5. Pork Bareel of 289 Represenatives 20.2


Total P35.2 Billion
In that year, Congress passed only one law, the one-page
R.A.10632 which suspended the 2013 Sangguniang Kabataan
elections. In other words, for only one (1) minor legislation, the

entire Filipino people spent the huge amount of close to P35.2


Billion pesos.
While Congress also passed the 2014 budget in 2013, the same
should not even be considered as an accomplishment since it is
Congress obligation to pass the same, as reportedly admitted by
one senator who allegedly asked not to be identified. As a matter
of fact, the constitution provides that if Congress fails to pass the
budget law for a particular year, the budget for the preceding year
is deemed reenacted and shall remain in force and effect.
Despite Congress high-profile investigations it conducted in
previous years in aid of legislation, no significant or relevant
laws have been enacted as a result of such legislative inquiries.
In year 2011, Senates budget was P2.6B; HR with P8.3B; and
the CA with P400 Million.
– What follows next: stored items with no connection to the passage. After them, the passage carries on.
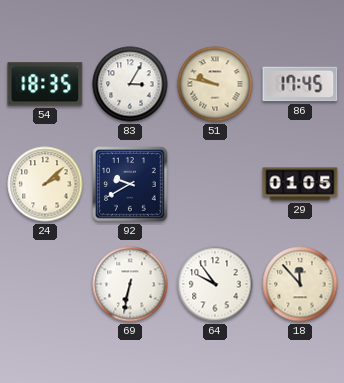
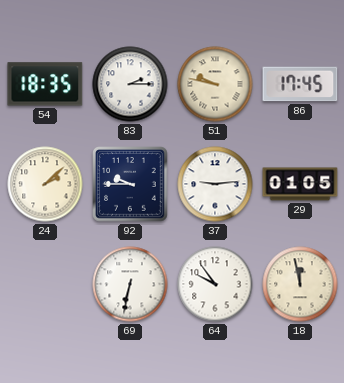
83: 3:05 -> 2:15
92: 9:40 -> 9:45
37: none -> 9:14
18: 11:53 -> 11:58
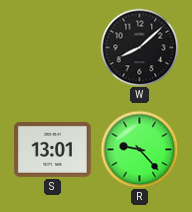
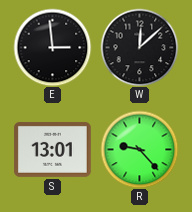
E: none -> 2:59
W: 8:08 -> 12:08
In 2012 Senates budget was P2.9
Billion; HR with P5.8 Billion and the CA had P500 Million. Again,
with this huge amount and their respective pork barrels, the year
2011 and 2012 did not likewise prove to be very significant years
for Congress in terms of performance and accomplishment. It
only came up with the Reproductive Health Bill and the
postponement of the elections in the Autonomous Region in
Muslim Mindanao to synchronize with the 2013 national and local
elections, as its major legislations.
With such a cheerless and disheartening accomplishments of our
legislators where we spent billions and billions of pesos for their

salaries and allowances, some of which could not even be


audited as the same are justified by mere certification of
expenditure without any receipt, time is of the essence that we
now give serious consideration in amending our constitution with
the abolition of Congress as its first priority.
The charter change could likewise be a shortcut to totally abolish
the pork barrel or the PDAF instead of eradicating it through the
long and tedious process of a peoples initiative or repeated filing
of cases in the Supreme Court whose decision declaring the
PDAF as unconstitutional is practically ignored by certain
legislators by merely circumventing the spirit and meaning of the
said decision.
The gigantic savings that would be generated when Congress is
abolished could be properly channeled to augment the much
needed rehabilitation of the areas in the Visayan region badly hit
by typhoon Yolanda and other worthy projects of the government.